Répercussions de la COVID-19 en matière d’accès à l’information
Dans le cours normal de ses activités, une entreprise doit souvent transmettre des renseignements à l’appareil gouvernemental. Ainsi, il n’est pas rare qu’elle ait à ouvrir ses livres et se mettre à nu pour obtenir une subvention, un permis, un statut particulier ou une accréditation, par exemple. De même, l’État peut devenir un partenaire d’affaire de choix à l’occasion d’une entente contractuelle ou d’un financement. Ces informations confidentielles sont partagées par une entreprise avec les autorités gouvernementales dans des circonstances particulières, mais elles ne doivent pas être partagées avec d’autres tiers, au risque par exemple de nuire à la compétitivité de l’entreprise qui verrait ses secrets commerciaux et industriels étalés sur la place publique.
Ce sont les lois québécoise et fédérale d’accès à l’information qui encadrent l’accès aux documents et renseignements détenus par les gouvernements et organismes publics. Sauf exception, ces documents et renseignements, autant en temps de pandémie qu’en temps normal, sont accessibles à quiconque en fait la demande, à moins qu'une disposition expresse de la LAIC ou de la LAIQ ne permette ou ne prescrive au responsable de l’accès à l’information d’en refuser la communication. Suivant certaines conditions et modalités, le responsable devra aviser et consulter le tiers qui a transmis le document avant d’en autoriser l’accès. Toutefois, dans le contexte actuel, alors que les échanges d’information se multiplient, l’exercice du droit d’accès à ces informations est, quant à lui, quelque peu ébranlé.

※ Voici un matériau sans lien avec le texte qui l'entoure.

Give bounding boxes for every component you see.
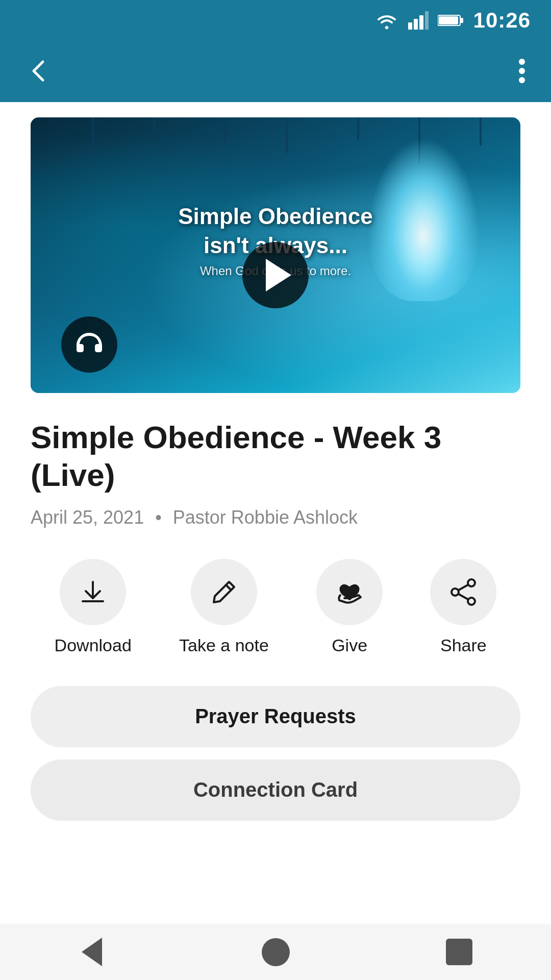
share-button[interactable] [430,559,496,625]
share-action[interactable]: Share [430,559,496,655]
svg-point-9 [519,77,525,83]
svg-point-10 [468,579,475,586]
content-area: Simple Obedience - Week 3 (Live) April 2… [0,393,551,821]
stem-3 [224,117,227,143]
back-button[interactable] [20,53,57,91]
take-a-note-button[interactable] [191,559,257,625]
sermon-pastor: Pastor Robbie Ashlock [173,507,358,528]
stem-7 [480,117,482,145]
give-button[interactable] [316,559,383,625]
give-label: Give [332,635,367,655]
more-options-button[interactable] [513,53,531,91]
svg-rect-3 [425,11,429,30]
give-icon [335,578,364,606]
app-bar [0,41,551,102]
stem-1 [92,117,94,158]
svg-point-11 [468,598,475,605]
sermon-meta: April 25, 2021 • Pastor Robbie Ashlock [31,507,520,528]
glowing-bulb [367,138,480,301]
svg-rect-0 [408,22,412,30]
video-thumbnail: Simple Obedience isn't always... When Go… [31,117,520,393]
svg-rect-2 [419,15,423,30]
connection-card-button[interactable]: Connection Card [31,760,520,821]
headphones-icon [74,331,105,358]
sermon-title: Simple Obedience - Week 3 (Live) [31,419,520,495]
download-label: Download [55,635,132,655]
status-time: 10:26 [473,8,531,33]
nav-home-icon [262,938,290,966]
give-action[interactable]: Give [316,559,383,655]
stem-4 [286,117,288,153]
pencil-icon [210,578,238,606]
take-a-note-label: Take a note [179,635,269,655]
status-icons: 10:26 [374,8,531,33]
signal-icon [408,11,429,30]
download-icon [79,578,107,606]
stem-5 [357,117,359,140]
svg-point-8 [519,68,525,74]
svg-point-12 [452,589,459,596]
take-a-note-action[interactable]: Take a note [179,559,269,655]
svg-rect-6 [439,16,458,24]
nav-back-icon [82,938,102,966]
play-button[interactable] [242,242,309,308]
svg-point-7 [519,59,525,65]
svg-rect-1 [414,19,418,30]
stem-2 [153,117,155,148]
battery-icon [438,13,464,28]
download-button[interactable] [60,559,126,625]
prayer-requests-button[interactable]: Prayer Requests [31,686,520,747]
status-bar: 10:26 [0,0,551,41]
nav-home-button[interactable] [250,932,301,972]
wifi-icon [374,11,399,30]
dot-separator: • [155,507,162,528]
svg-line-13 [459,585,468,590]
play-triangle-icon [266,259,291,291]
nav-recent-icon [446,939,472,965]
headphones-button[interactable] [61,316,117,373]
nav-recent-button[interactable] [434,932,485,972]
svg-rect-5 [460,18,463,23]
action-buttons-row: Download Take a note Give [31,559,520,655]
nav-back-button[interactable] [66,932,117,972]
sermon-date: April 25, 2021 [31,507,144,528]
svg-line-14 [459,594,468,599]
download-action[interactable]: Download [55,559,132,655]
share-label: Share [440,635,487,655]
share-icon [449,578,478,606]
nav-bar [0,924,551,980]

Les principaux types de communications en ces temps de pandémie
À l’occasion de la crise liée à la COVID-19, diverses décisions prises et mesures annoncées par les instances gouvernementales ont généré un flux d’échanges d’information, notamment entre les entreprises et les organismes publics.
Le 24 mars 2020, le gouvernement du Québec a ordonné la réduction des activités de l’ensemble des services et activités non prioritaires et la suspension de toute activité en milieu de travail qui n’est pas associée à la fourniture d’un service essentiel, effectif dès le lendemain. Les entreprises dont l’activité commerciale ne figurait pas à la liste des services dits essentiels ou prioritaires pouvaient demander au gouvernement d’être ajoutées à cette liste. Dans ce contexte, plusieurs entreprises ont fait des représentations auprès du Gouvernement du Québec afin d’être reconnues comme telles. Certains ont questionné les décisions prises par les autorités à cet égard ne comprenant pas pourquoi la désignation a été accordée à l’un plutôt qu’à l’autre.
En raison des impacts économiques sans précédent résultant de la crise, les gouvernements provincial et fédéral ont annoncé une kyrielle de programmes et de mesures pour soutenir les entreprises québécoises et canadiennes. Pour en bénéficier, les entreprises éprouvées doivent fournir de nombreuses informations confidentielles : chiffres d’affaires, masse salariale, bilan, états financiers, etc.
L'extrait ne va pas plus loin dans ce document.